PROBLEM TO BE SOLVED: To improve a nut runner to reach a set value of torque more accurately.SOLUTION: A nut runner 1 is provided with a motor 3 for generating torque, a tool holding part which is connected so as to interlock with the motor 3 and transmits the generated torque to a tool, a measurement device 7 which continuously measures at least one measurement amount to determine the torque and transmits a measurement value, and a control device which is connected to the motor 3 and the measurement device 7, and controls operation of the motor 3 for generating the torque which continuously increases after start, to turn off a switch when reaching a set measurement value. The measurement device is a torque sensor 7, and the torque sensor 7 is arranged between the motor 3 and the tool holding part.SELECTED DRAWING: Figure 1

Description

  The present invention includes a motor for generating torque, a tool holding unit connected to the motor so as to interlock with the motor and transmitting the generated torque to the tool, and at least one measurement amount for determining the torque. The measurement device that measures and transmits the measured value, and the motor that is connected to the motor and the measurement device and generates a continuously increasing torque after starting are switched off when the set measured value is reached. It is related with a nut runner provided with a control device to control.

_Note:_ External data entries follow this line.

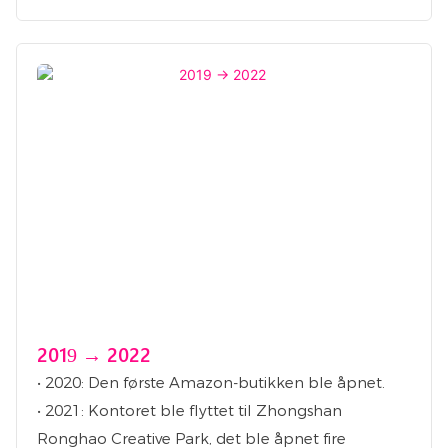
2019 → 2022
• 2020: Den første Amazon-butikken ble åpnet.
• 2021: Kontoret ble flyttet til Zhongshan
Ronghao Creative Park, det ble åpnet fire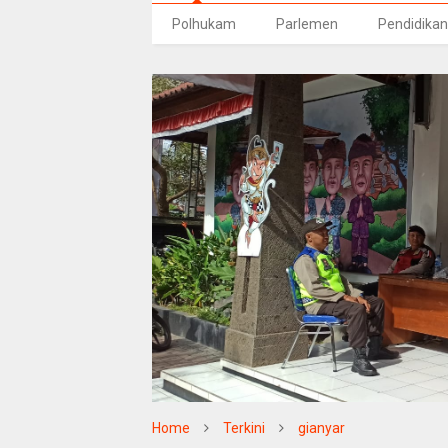
Polhukam
Parlemen
Pendidikan
Home
Terkini
gianyar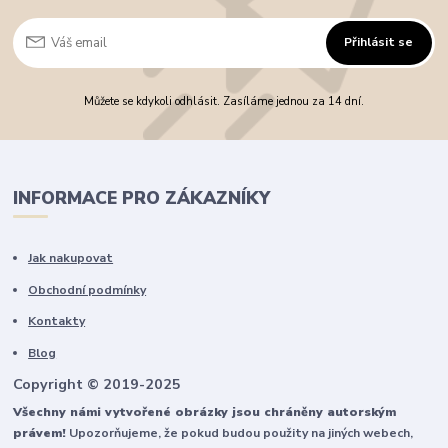
Přihlásit se
Můžete se kdykoli odhlásit. Zasíláme jednou za 14 dní.
INFORMACE PRO ZÁKAZNÍKY
Jak nakupovat
Obchodní podmínky
Kontakty
Blog
Copyright © 2019-2025
Všechny námi vytvořené obrázky jsou chráněny autorským
právem!
Upozorňujeme, že pokud budou použity na jiných webech,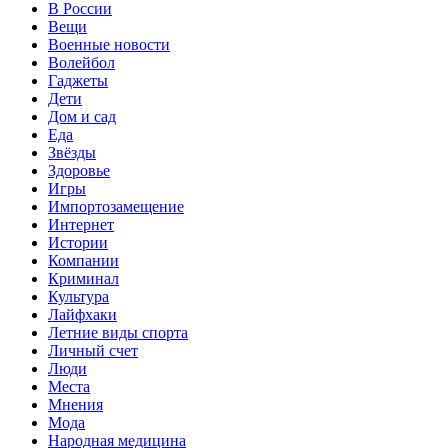
В России
Вещи
Военные новости
Волейбол
Гаджеты
Дети
Дом и сад
Еда
Звёзды
Здоровье
Игры
Импортозамещение
Интернет
Истории
Компании
Криминал
Культура
Лайфхаки
Летние виды спорта
Личный счет
Люди
Места
Мнения
Мода
Народная медицина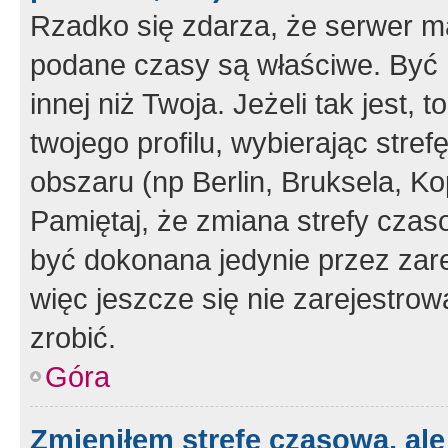
Rzadko się zdarza, że serwer m
podane czasy są właściwe. Być 
innej niż Twoja. Jeżeli tak jest,
twojego profilu, wybierając str
obszaru (np Berlin, Bruksela, Ko
Pamiętaj, że zmiana strefy czas
być dokonana jedynie przez zar
więc jeszcze się nie zarejestrow
zrobić.
Góra
Zmieniłem strefę czasową, ale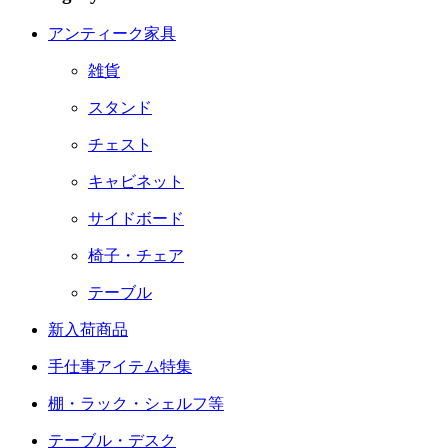
アンティーク家具
雑貨
スタンド
チェスト
キャビネット
サイドボード
椅子・チェア
テーブル
新入荷商品
手仕事アイテム特集
棚・ラック・シェルフ等
テーブル・デスク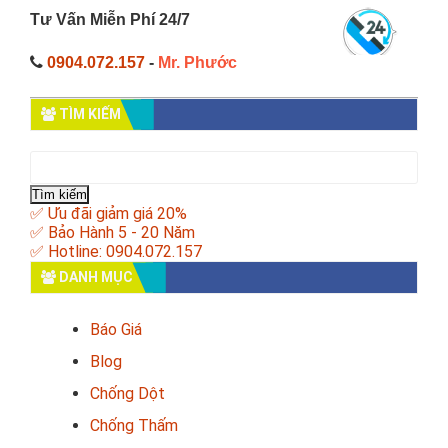
Tư Vấn Miễn Phí 24/7
0904.072.157
-
Mr. Phước
TÌM KIẾM
Tìm
kiếm
cho:
✅ Ưu đãi giảm giá 20%
✅ Bảo Hành 5 - 20 Năm
✅ Hotline: 0904.072.157
DANH MỤC
Báo Giá
Blog
Chống Dột
Chống Thấm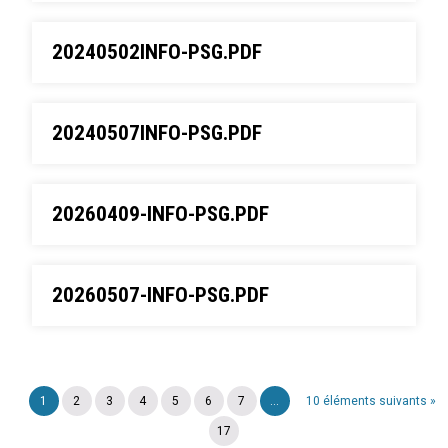
20240502INFO-PSG.PDF
20240507INFO-PSG.PDF
20260409-INFO-PSG.PDF
20260507-INFO-PSG.PDF
1
2
3
4
5
6
7
...
10 éléments suivants »
17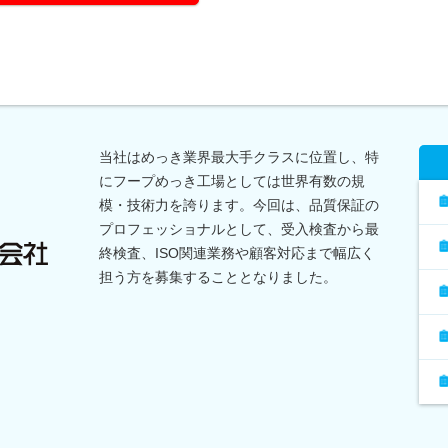
当社はめっき業界最大手クラスに位置し、特
にフープめっき工場としては世界有数の規
模・技術力を誇ります。今回は、品質保証の
プロフェッショナルとして、受入検査から最
終検査、ISO関連業務や顧客対応まで幅広く
担う方を募集することとなりました。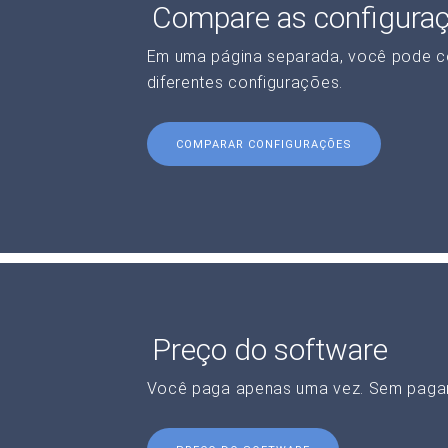
Compare as configura
Em uma página separada, você pode c
diferentes configurações.
COMPARAR CONFIGURAÇÕES
Preço do software
Você paga apenas uma vez. Sem paga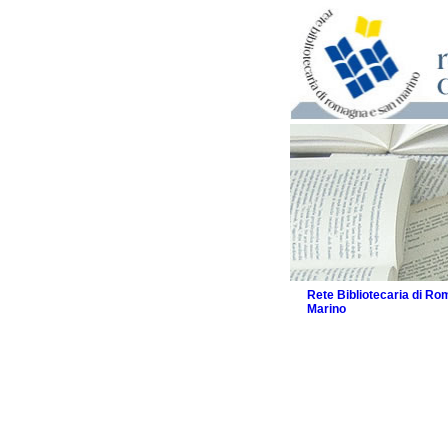
Rete Bibliotecaria di R
Marino
La Rete
Biblioteche e archivi
Agenda
Patto intercomunale per
2026
Patto locale per la let
Patto locale per la let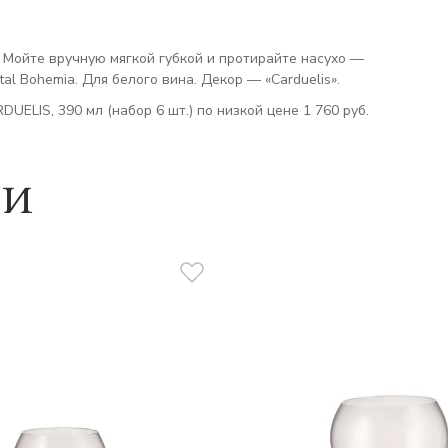
. Мойте вручную мягкой губкой и протирайте насухо —
l Bohemia. Для белого вина. Декор — «Carduelis».
UELIS, 390 мл (набор 6 шт.) по низкой цене 1 760 руб.
ии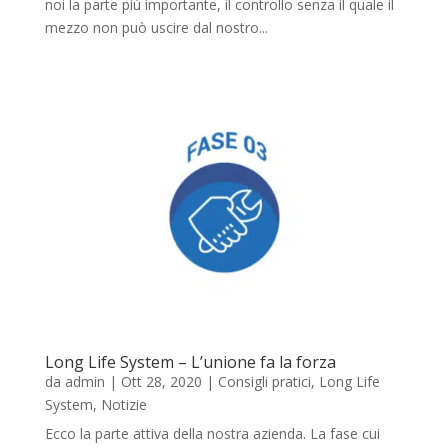
noi la parte più importante, il controllo senza il quale il
mezzo non può uscire dal nostro...
Long Life System – L’unione fa la forza
da
admin
|
Ott 28, 2020
|
Consigli pratici
,
Long Life
System
,
Notizie
Ecco la parte attiva della nostra azienda. La fase cui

  The nut runner is used to tighten the nut in the screw connection. In a fully fixed screw connection, the nut must be tightened with the desired or required setpoint torque. The set value of the torque is specified for the control device of the nut runner by a setting device that can be operated by the operator, for example, in the nut runner. When the motor starts, the nut to be tightened is rotated and the tightening torque of the nut increases continuously. The torque setpoint is stored in the control software as a table function based on a reference between the torque setpoint and the motor current. Since the motor current increases as the tightening torque increases, the motor current to be referred to belongs to each set value of the set torque. The motor current is continuously measured with a measuring instrument and sent to the evaluation unit. When the motor current corresponding to the torque setpoint is reached, the control device receives a switch-off signal from the evaluation unit and switches off the motor. Therefore, the torque setting value is also referred to as switch-off torque. The difference between the torque actually reached by the motor switched off by the control device and the set value of the torque can still be relatively large.

  Accordingly, it is an object of the present invention to improve the nut runner so as to reach the torque set value more accurately.

  According to the invention, this object is achieved in a typical nutrunner in which the measuring device is a torque sensor, the torque sensor being arranged between the motor and the tool holder.

  For the measurement according to the invention, the torque generated by the motor is directly measured and used to generate a switch-off signal. The controller therefore switches off the motor at the actual torque measured directly without bypass. This can clearly reduce the difference to a specific torque setpoint. In this way, indirect measurement of torque and the associated inaccuracies are avoided.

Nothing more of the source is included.